Found
- Author: Harlan Coben
- Language: English
- Genre: Thriller, mystery, suspense
- Publisher: Penguin Young Readers Group
- Publication date: September 9, 2014
- Publication place: United States
- Media type: Print (hardback, paperback), e-book, audiobook
- Pages: 336
- ISBN: 9780147515742

= Found (novel) =

2014 novel by Harlan Coben

Found is the third book in Harlan Coben's young adult series featuring Mickey Bolitar. This series is a spin-off of Coben's popular Myron Bolitar novels. Found continues the story of Mickey, who is still grappling with the aftermath of his father's death. The narrative unfolds eight months after the tragic event, during which Mickey has been dealing with a slew of mysteries and dark secrets.

==Plot==
The story picks up eight months after Mickey witnessed the death of his father. Haunted by the possibility that his father's death might not have been accidental, Mickey, along with his friends Ema, Spoon, and his uncle Myron, delve deeper into uncovering the truth. The narrative begins with Mickey witnessing his father's coffin being exhumed, revealing suspicious contents that raise more questions than answers.

Mickey faces typical teenage challenges, such as fitting in at school and dealing with relationships, while simultaneously being involved in high-stakes mysteries. One major plotline involves Mickey trying to find Ema's missing online boyfriend, who might not even exist. Another subplot includes Mickey helping his nemesis, Troy Taylor, who tested positive for drugs and seeks to clear his name.

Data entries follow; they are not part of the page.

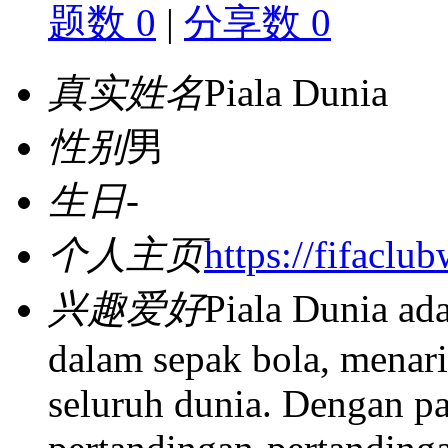
题数 0
|
分享数 0
真实姓名
Piala Dunia
性别
男
生日
-
个人主页
https://fifaclu
兴趣爱好
Piala Dunia ada
dalam sepak bola, menari
seluruh dunia. Dengan par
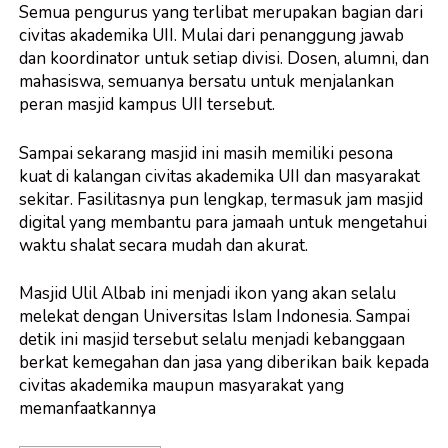
Semua pengurus yang terlibat merupakan bagian dari
civitas akademika UII. Mulai dari penanggung jawab
dan koordinator untuk setiap divisi. Dosen, alumni, dan
mahasiswa, semuanya bersatu untuk menjalankan
peran masjid kampus UII tersebut.
Sampai sekarang masjid ini masih memiliki pesona
kuat di kalangan civitas akademika UII dan masyarakat
sekitar. Fasilitasnya pun lengkap, termasuk
jam masjid
digital
yang membantu para jamaah untuk mengetahui
waktu shalat secara mudah dan akurat.
Masjid Ulil Albab ini menjadi ikon yang akan selalu
melekat dengan Universitas Islam Indonesia. Sampai
detik ini masjid tersebut selalu menjadi kebanggaan
berkat kemegahan dan jasa yang diberikan baik kepada
civitas akademika maupun masyarakat yang
memanfaatkannya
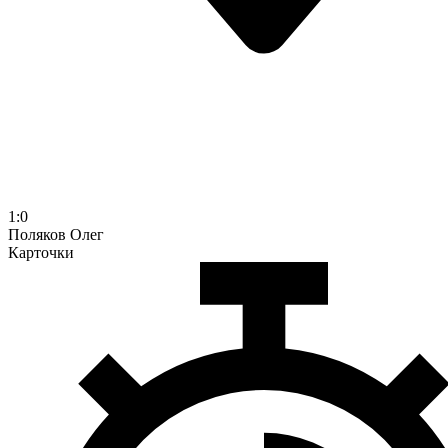
1:0
Поляков
Олег
Карточки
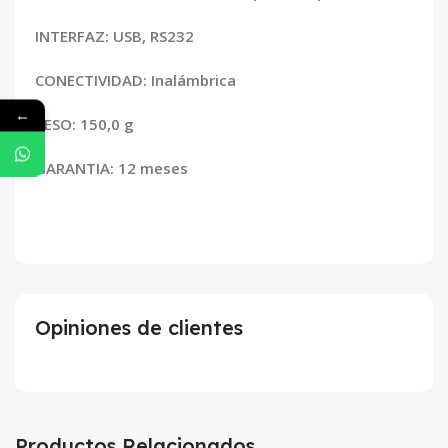
INTERFAZ: USB, RS232
CONECTIVIDAD: Inalámbrica
←
PESO: 150,0 g
GARANTIA: 12 meses
Opiniones de clientes
Productos Relacionados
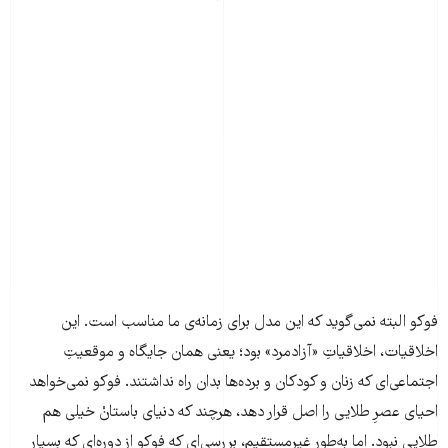
فوکو البته نمی‌گوید که این مدل برای زمانه‌ی ما مناسب است. این
اخلاقیات، اخلاقیاتِ «آزادمرد» بود؛ یعنی همان جایگاه و موقعیتِ
اجتماعی‌ای که زنان و کودکان و برده‌ها بدان راه نداشتند. فوکو نمی‌خواهد
احیای عصرِ طلایی را اصل قرار دهد، هرچند که دنیای باستانْ خیلی هم
طلایی نبود. اما به‌طور غیرمستقیم، بررسی‌ای که فوکو از دوره‌ای که بسیار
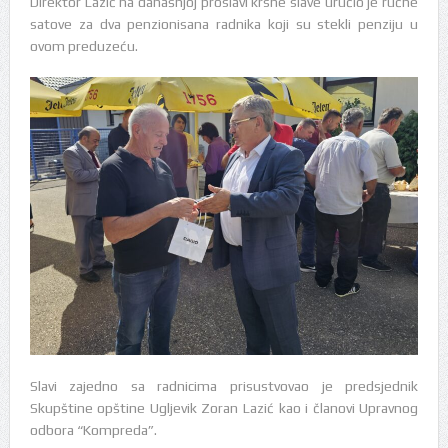
Direktor Lazić na današnjoj proslavi krsne slave uručio je ručne
satove za dva penzionisana radnika koji su stekli penziju u
ovom preduzeću.
Slavi zajedno sa radnicima prisustvovao je predsjednik
Skupštine opštine Ugljevik Zoran Lazić kao i članovi Upravnog
odbora “Kompreda”.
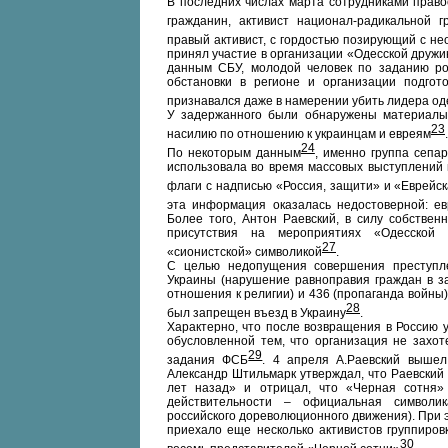
В последних числах марта сотрудниками прав
гражданин, активист национал-радикальной г
правый активист, с гордостью позирующий с не
принял участие в организации «Одесской друж
данным СБУ, молодой человек по заданию ро
обстановки в регионе и организации подгот
признавался даже в намерении убить лидера од
У задержанного были обнаружены материалы
23
насилию по отношению к украинцам и евреям
.
24
По некоторым данным
, именно группа сепар
использовала во время массовых выступлений 
флаги с надписью «Россия, защити» и «Еврейс
эта информация оказалась недостоверной: е
Более того, Антон Раевский, в силу собствен
присутствия на мероприятиях «Одесской д
27
«сионистской» символикой
.
С целью недопущения совершения преступле
Украины (нарушение равноправия граждан в з
отношения к религии) и 436 (пропаганда войны
28
был запрещен въезд в Украину
.
Характерно, что после возвращения в Россию 
обусловленной тем, что организация не захо
29
задания ФСБ
. 4 апреля А.Раевский вышел
Александр Штильмарк утверждал, что Раевский
лет назад» и отрицал, что «Черная сотня» 
действительности – официальная символик
российского дореволюционного движения). При 
приехало еще несколько активистов группиров
30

As the mysteries intensify, Mickey and his friends risk their lives to uncover the truth, leading to a shocking climax that provides both resolution and new beginnings for the characters.

==Publication==
Harlan Coben's Found was released on September 9, 2014, by Penguin Young Readers Group, and available in hardcover, paperback, e-book, and audiobook formats.

==Reception==
Overall, critics appreciated Found for its fast-paced and engaging narrative, strong character development, and ability to blend mystery and adventure with the everyday experiences of adolescence. The book was noted for its appeal to both young adult and adult readers, maintaining the quality and excitement established in the first two books of the series.

Kirkus Reviews praised Found for maintaining a swift pace and keeping readers engaged throughout the narrative. They highlighted the book's ability to balance high school challenges with more intense, mysterious plotlines, making it an exciting read for both teens and adults.

Linda Wilson from Crime Review acknowledged the book's appeal to young adult readers, particularly those who enjoy a mix of mystery and adventure. They highlighted the strong character development and the interplay between the more fantastical elements and the everyday struggles of teenage life.